Le Père Émilien Tardif m.s.c. est mort subitement le 8 juin dernier, à l'âge de 71 ans, d'un infarctus, dans la ville de Cordoba en Argentine où il prêchait une retraite à 300 prêtres.

Son décès surprend plusieurs personnes qui ont été touchées par son ministère de guérison dans le monde entier depuis le Premier Congrès charismatique national francophone en 1974 au Pavillon de l'Éducation physique et des Sports de l'Université Laval à Québec où peu de temps avant, par le ministère de frères et soeurs charismatiques qui avaient prié sur lui, il avait été guéri de tuberculose.

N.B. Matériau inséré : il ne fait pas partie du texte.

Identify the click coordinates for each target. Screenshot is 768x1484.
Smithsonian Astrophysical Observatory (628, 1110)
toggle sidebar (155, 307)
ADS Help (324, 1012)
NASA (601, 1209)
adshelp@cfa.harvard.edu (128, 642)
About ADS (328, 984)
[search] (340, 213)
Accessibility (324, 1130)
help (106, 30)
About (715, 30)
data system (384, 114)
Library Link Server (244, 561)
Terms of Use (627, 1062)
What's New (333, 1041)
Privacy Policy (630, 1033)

En septembre 1956, le Père Tardif, qui faisait partie de la Congrégation des Missionnaires du Sacré-Coeur avait été envoyé comme missionnaire en République dominicaine où il fut provincial de sa communauté pendant plusieurs années. En 1973 il avait dû rentrer au Canada pour être hospitalisé d'urgence à cause d'une tuberculose pulmonaire aiguë. Les médecins lui annoncèrent qu'il aurait besoin d'un an de traitement.

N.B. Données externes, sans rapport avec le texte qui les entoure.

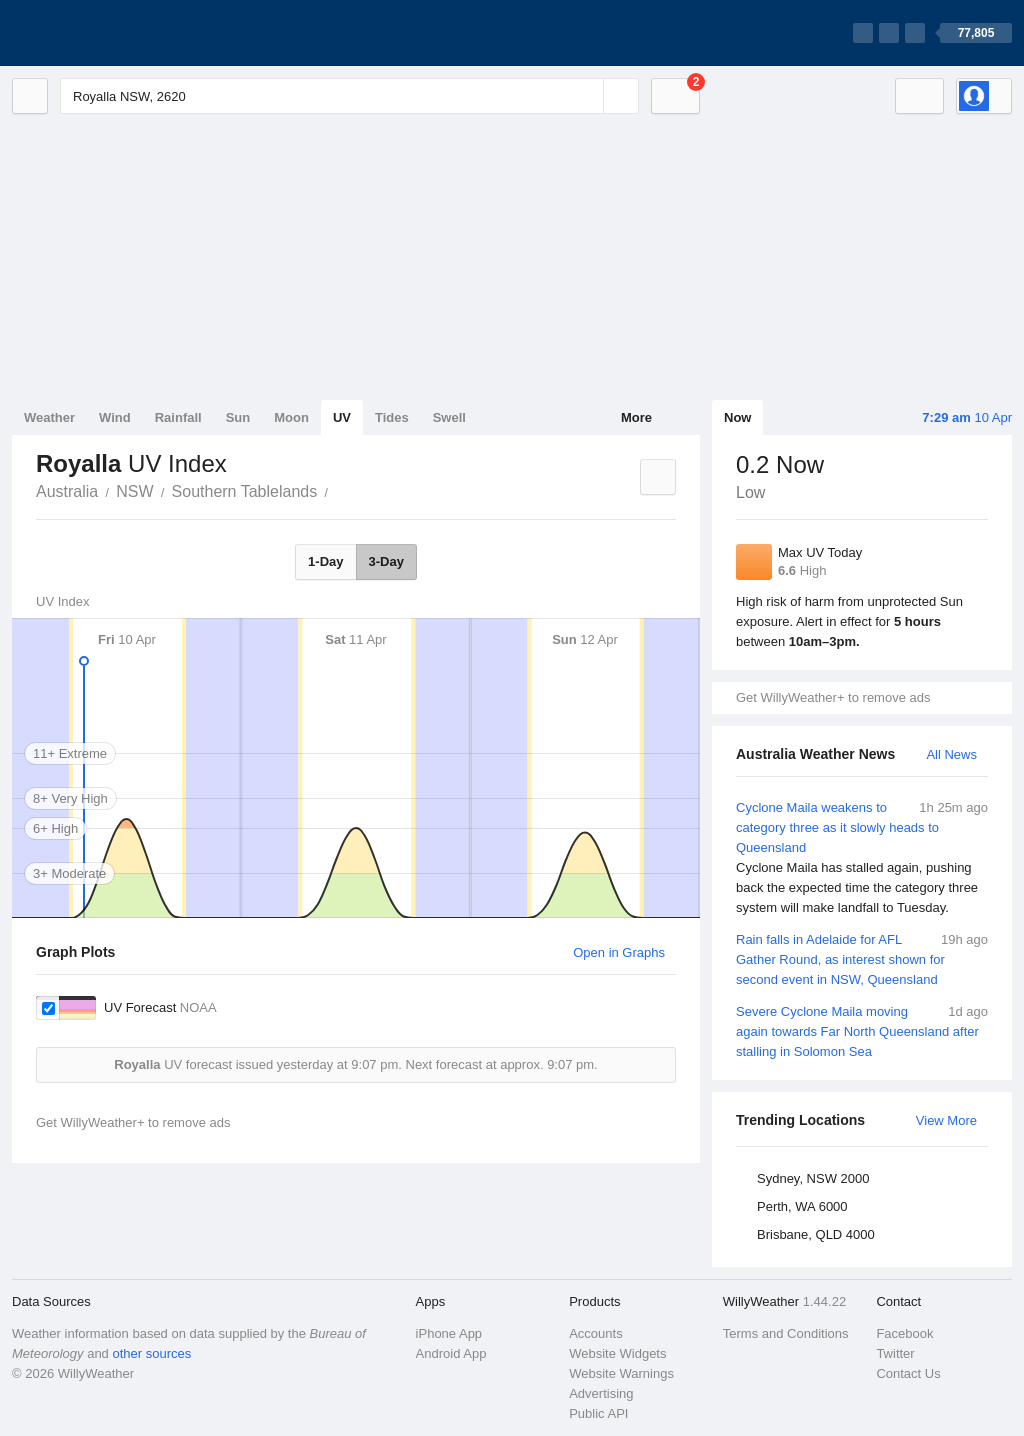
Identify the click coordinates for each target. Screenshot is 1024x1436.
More (636, 417)
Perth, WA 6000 (802, 1206)
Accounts (595, 1333)
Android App (451, 1353)
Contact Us (908, 1373)
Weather (49, 417)
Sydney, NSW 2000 (813, 1178)
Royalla (339, 490)
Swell (449, 417)
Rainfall (178, 417)
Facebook (904, 1333)
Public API (598, 1413)
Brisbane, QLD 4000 (816, 1234)
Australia (67, 491)
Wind (115, 417)
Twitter (895, 1353)
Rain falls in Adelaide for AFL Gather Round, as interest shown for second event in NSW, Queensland (862, 958)
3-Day (386, 561)
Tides (392, 417)
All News (951, 754)
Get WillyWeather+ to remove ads (833, 697)
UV (342, 417)
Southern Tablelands (245, 491)
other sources (151, 1353)
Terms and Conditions (786, 1333)
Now (737, 417)
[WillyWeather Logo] (106, 33)
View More (946, 1120)
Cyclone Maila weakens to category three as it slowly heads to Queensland (862, 858)
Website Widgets (617, 1353)
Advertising (601, 1393)
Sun (238, 417)
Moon (291, 417)
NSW (134, 491)
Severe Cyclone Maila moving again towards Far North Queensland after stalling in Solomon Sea (862, 1030)
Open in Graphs (619, 952)
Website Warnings (621, 1373)
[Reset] (586, 96)
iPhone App (449, 1333)
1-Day (325, 561)
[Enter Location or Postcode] (349, 96)
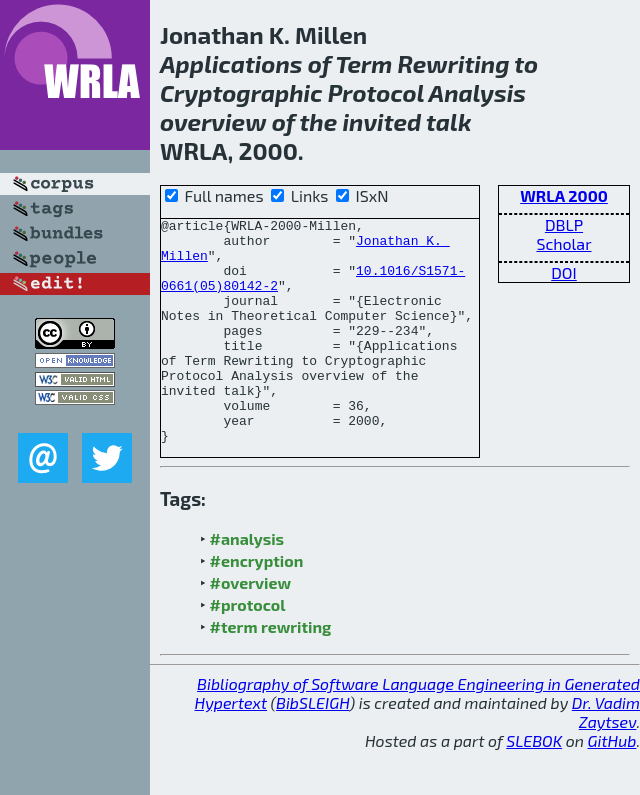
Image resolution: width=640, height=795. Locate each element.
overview (213, 121)
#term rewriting (271, 671)
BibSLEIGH (312, 747)
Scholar (563, 243)
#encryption (257, 605)
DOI (564, 272)
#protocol (248, 649)
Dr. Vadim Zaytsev (606, 757)
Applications (231, 63)
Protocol (376, 92)
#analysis (247, 583)
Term (364, 63)
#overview (251, 627)
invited (381, 121)
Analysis (477, 92)
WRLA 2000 (564, 195)
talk (448, 121)
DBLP (564, 224)
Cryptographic (241, 92)
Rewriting (454, 63)
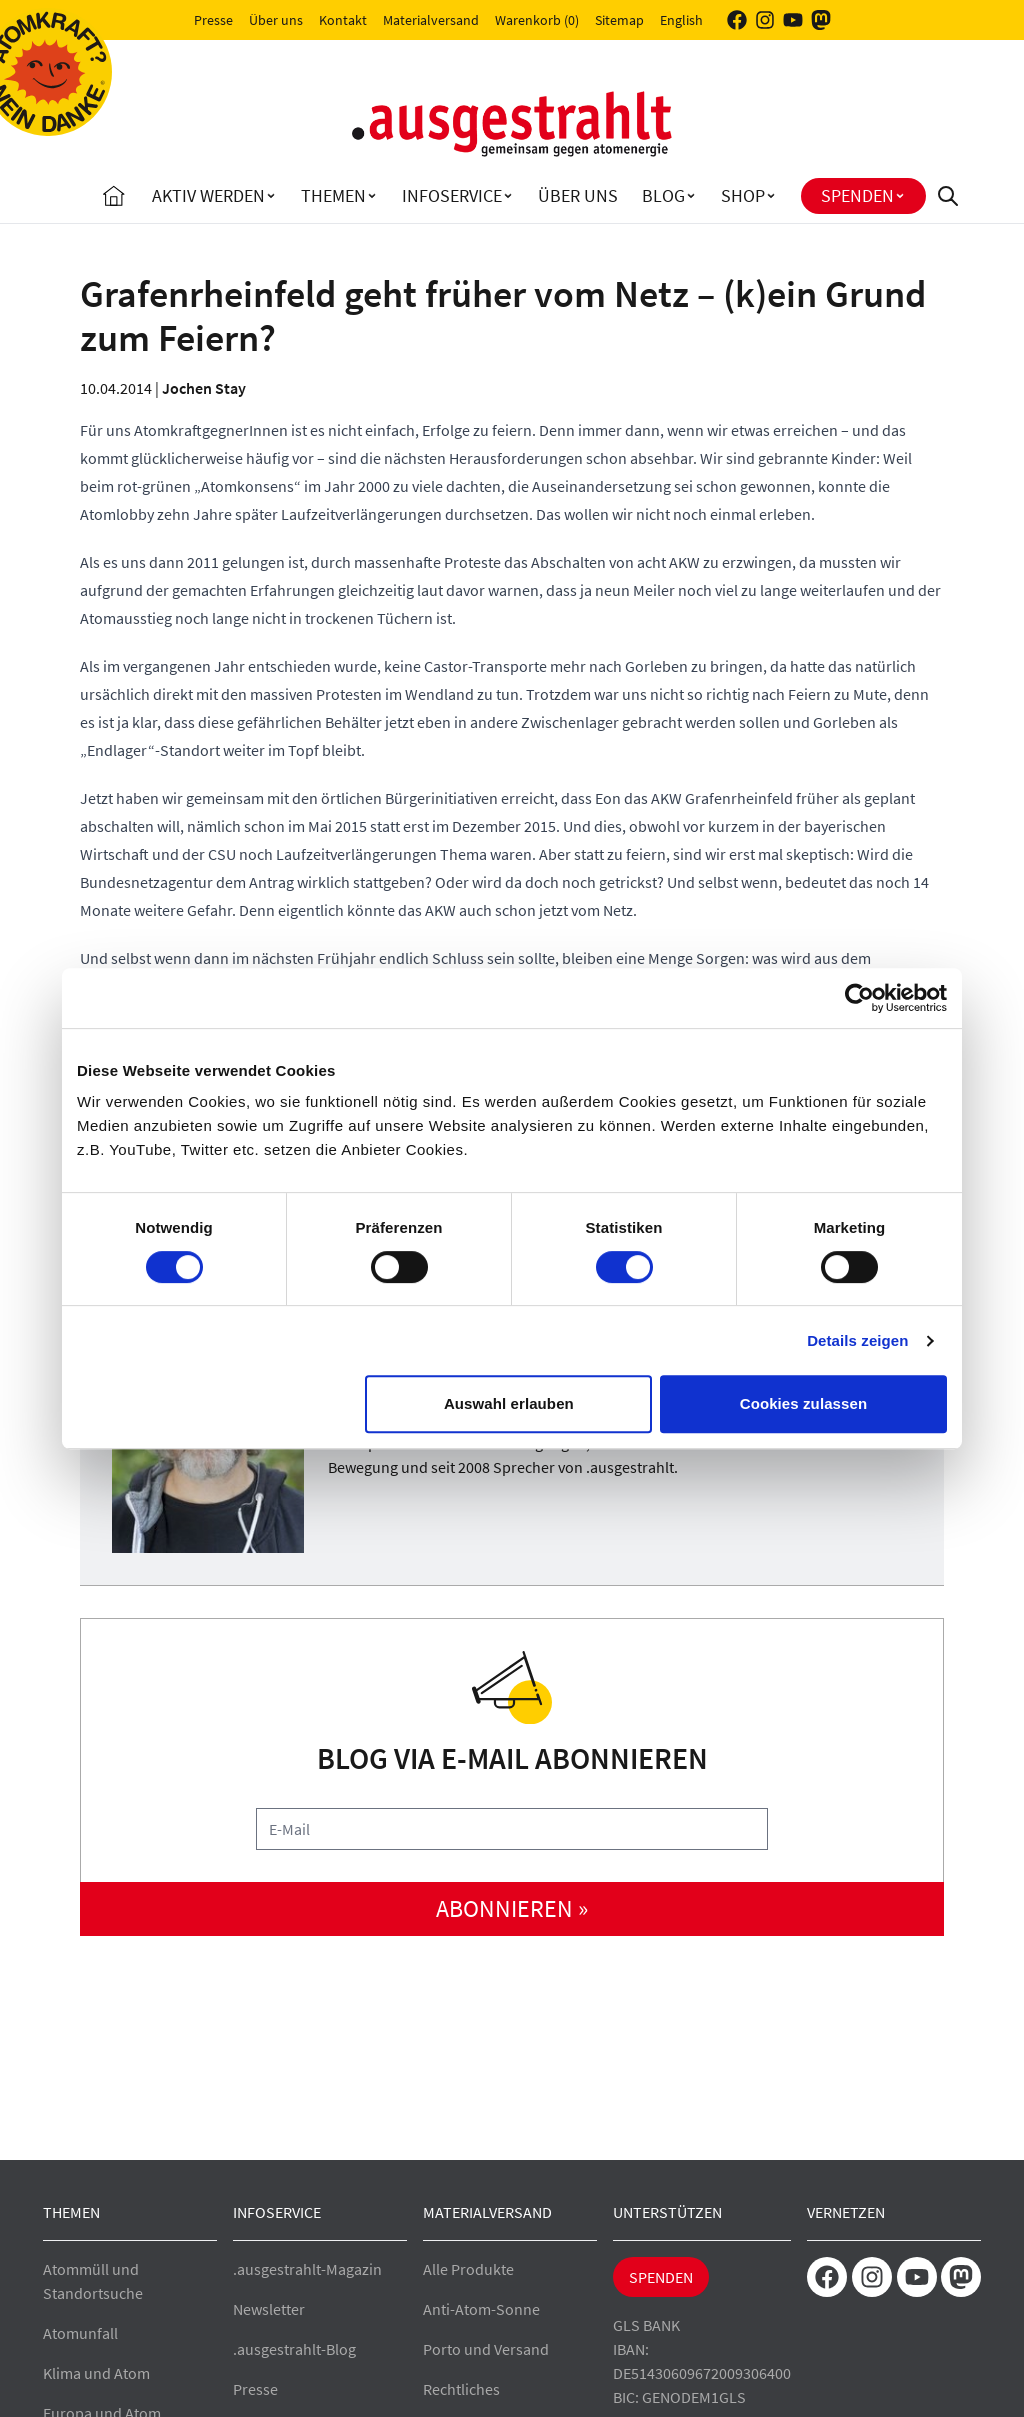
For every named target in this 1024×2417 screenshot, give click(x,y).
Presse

"Après que les médecins m'aient fait tous ces examens et avant qu'ils ne commencent leurs traitements, je me souviens que cinq personnes d'un groupe de prière charismatique du Québec sont venues me voir. Elles ont prié pour moi dans la chambre de l'hôpital et le Seigneur m'a guéri en trois ou quatre jours" racontait souvent le Père Tardif.

Après cet événement, le Père Tardif décide de s'intégrer dans les groupes du Renouveau Charismatique qui en est encore à ses débuts au Québec. Il découvre petit à petit son charisme de guérison. "Ce fut pour moi un formidable instrument du Seigneur pour accompagner mon travail d'évangélisation".

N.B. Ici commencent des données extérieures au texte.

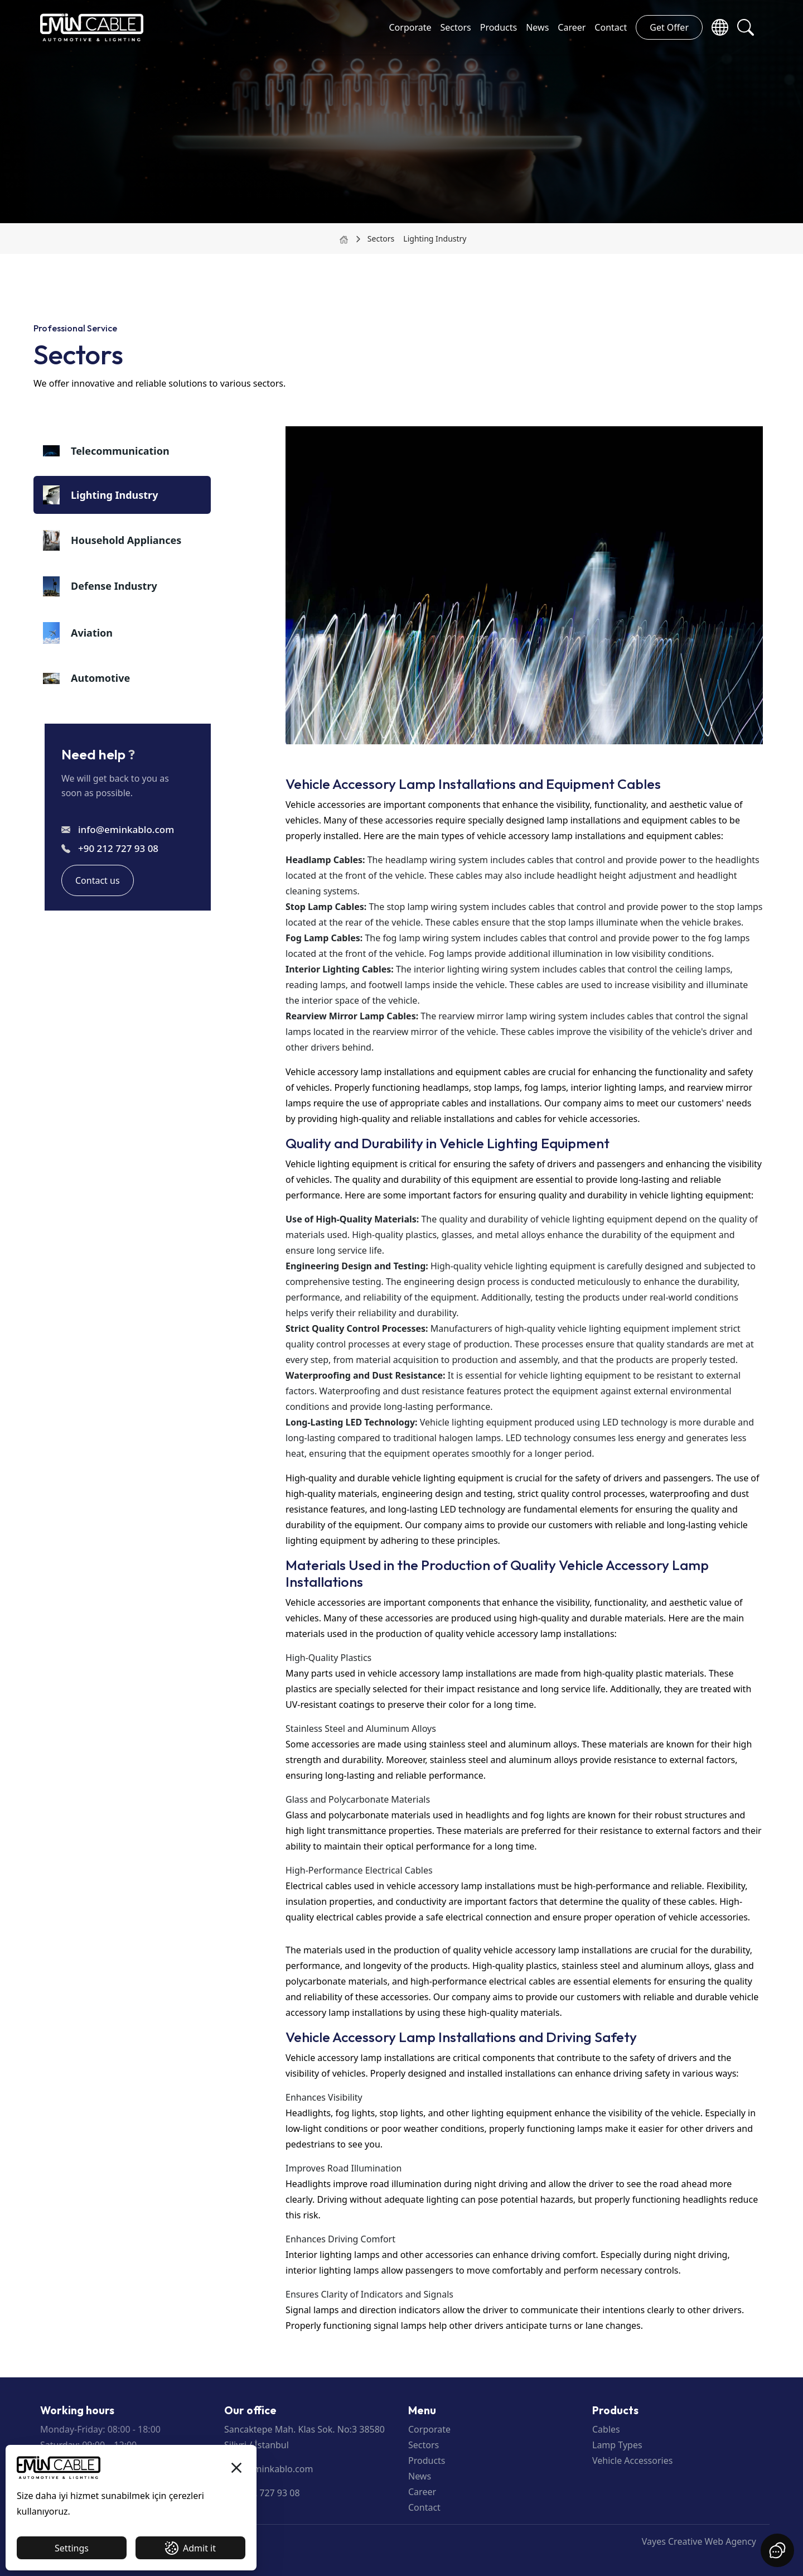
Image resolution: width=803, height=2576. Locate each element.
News (537, 27)
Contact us (97, 880)
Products (498, 27)
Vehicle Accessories (632, 2460)
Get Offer (669, 27)
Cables (606, 2429)
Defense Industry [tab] (100, 586)
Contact (610, 27)
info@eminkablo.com (126, 829)
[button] (745, 27)
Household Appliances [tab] (112, 540)
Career (572, 27)
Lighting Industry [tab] (100, 494)
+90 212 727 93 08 (118, 848)
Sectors (455, 27)
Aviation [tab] (78, 633)
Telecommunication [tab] (106, 451)
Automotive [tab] (86, 678)
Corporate (410, 27)
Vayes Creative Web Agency (699, 2541)
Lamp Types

Il revint à Saint Domingue puis commença à voyager à travers le monde entier, où il attirait des foules immenses. Il y a 22 ans il fonda la communauté des Serviteurs du Christ Vivant, présente actuellement dans plusieurs pays d'Europe et d'Amérique.

Selon Giovanna Manzo, membre de la communauté en Italie, le Père Tardif disait toujours qu'au moment de sa mort "la première chose qu'il demanderait au Père serait : 'Pourquoi guéris-tu certaines personnes et pas d'autres ?'" Voilà une preuve de l'humilité de ce prêtre qui n'a jamais cherché à être que le serviteur de Dieu, l'humble instrument de son amour auprès de ceux qui souffrent.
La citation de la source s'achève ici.